There are a million things you find yourself doing to prepare for a baby. You get rid of (or move) your guest bedroom to accomodate a nursery; you start buying little things here and there that you never saw yourself buying before (diapers, etc.); and you work to prepare your heart, your house, your checkbook, and your life for one more. The weight of that dependent responsibility starts to weigh in. But it's all fun - picking out cribs and bedding, creating a registry (which I've done at Target and BabiesRUs now), etc.
However, perhaps the most important preparation going on has less to do with Jackson and more to do with my fabulous husband. :) Andrew and I often talk about what makes a healthy and happy home for a child. We had to deal with that sooner than we would have otherwise because of Payton, and we see that as a good thing for us. We believe whole-heartedly that the best thing for a happy child is simply a healthy marriage. We have seen firsthand the impact of a stable relationship on a child's psyche. We don't like to say that marriage is hard work becuase that makes it sound like something you have to do...but it does require effort and a willing spirit.
And so, I come to a book...My mother-in-law is an avid reader. She reads books about everything and is probably the most well-read person I know. Her ability to understand and retain the information she reads is amazing. The best part (for me) is that she always has great reading suggestions for anything you can think of, and she is very thoughtful in her gift giving of books. For my birthday last year, she sent me a book called Sacred Marriage by Gary Thomas. Generally, I hate self-help books that say cheesy things like, "Follow these 10 steps to..." or "The three principles of ___ are..." This book isn't like that. BUT, it challenges me as a wife to be a better marriage partner. I don't believe you have to have marital "problems" to want to improve your role as a wife (and consequently as a mother)...
The premise of a book is rather shocking amidst an overly romanticized culture. But we all know that those "happily ever after" type of things are sweet, but not real (at least in the long run). It's not that romance is bad...just that it's overrated. Instead, this book asks this question: "What if God designed marriage to make us holy more than to make us happy?" Read that again...
I don't consider myself a marriage expert by any means, but I can say that I've learned a lot about myself and about a committed relationship in the almost 2 years I've been married. All of the joys of marriage that I expected are there...and still wonderful! However, I have discovered that my sins are more obvious to my husband than I ever thought, I am more selfish than I thought (and feared), and I have become more vulnerable in marriage...to an extent I never thought possible. All of my flaws have been exposed (at least I hope they have all been exposed by now), and I still don't like that. It's not pretty... Marriage has also taught me how to accept the flaws of another person in real (not just figurative) ways.
What's wonderful about moving past the idea that marriage is designed to make us happy is that it means we see marriage as an edurance race, not a sprint. And, more importantly, it opens up opportunities for us to confront our selfish, mean-spirited, and flawed characteristics to draw closer to the One who designed for and can actually fulfill that happiness.
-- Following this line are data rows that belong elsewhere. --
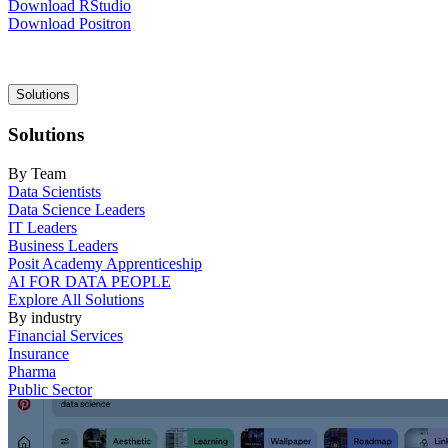
Download RStudio
Download Positron
Main
Solutions
navigation
Solutions
By Team
Data Scientists
Data Science Leaders
IT Leaders
Business Leaders
Posit Academy Apprenticeship
AI FOR DATA PEOPLE
Explore All Solutions
By industry
Financial Services
Insurance
Pharma
Public Sector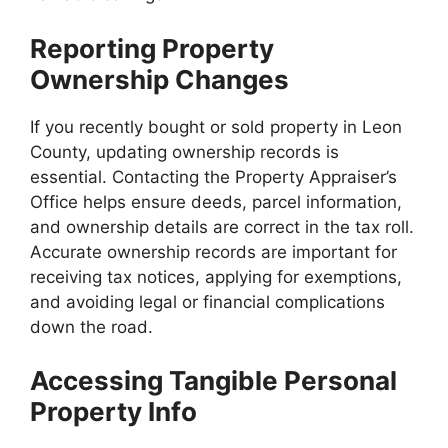
Reporting Property
Ownership Changes
If you recently bought or sold property in Leon
County, updating ownership records is
essential. Contacting the Property Appraiser’s
Office helps ensure deeds, parcel information,
and ownership details are correct in the tax roll.
Accurate ownership records are important for
receiving tax notices, applying for exemptions,
and avoiding legal or financial complications
down the road.
Accessing Tangible Personal
Property Info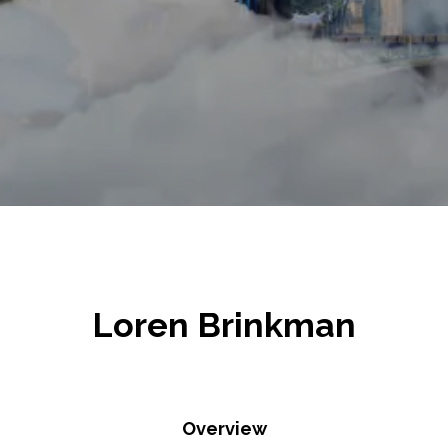
Loren Brinkman
Overview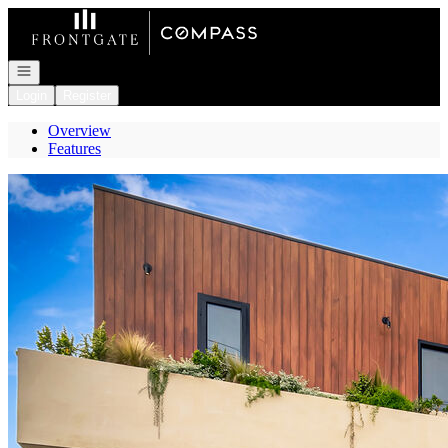
Go to: Homepage
Open navigation
Login
Register
Overview
Features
I think it's a simple, but not easy principle. My prayer is that the efforts Andrew and I take to solidify a healthy marriage help prepare for and make a great life for Payton, Jackson, and siblings to follow....
It's so refreshing to hear all of the positive things you have to say about marriage and what it requires...I am not one much for the romantic approach anyway (let's me honest, I learn the hard way a loooong time ago that love isn't as perfect as it looks in the movies).
ReplyDeleteI am so happy for you and Drew and I think you will make wonderful parents because it's clear that your foundation is strong and your expectations for marriage (and family in general) are realistic, yet optimistic. It's also really nice that you get to figure all of these things out first so that you can share your infinite knowledge with those of us that are a few years "behind."
Love you lots!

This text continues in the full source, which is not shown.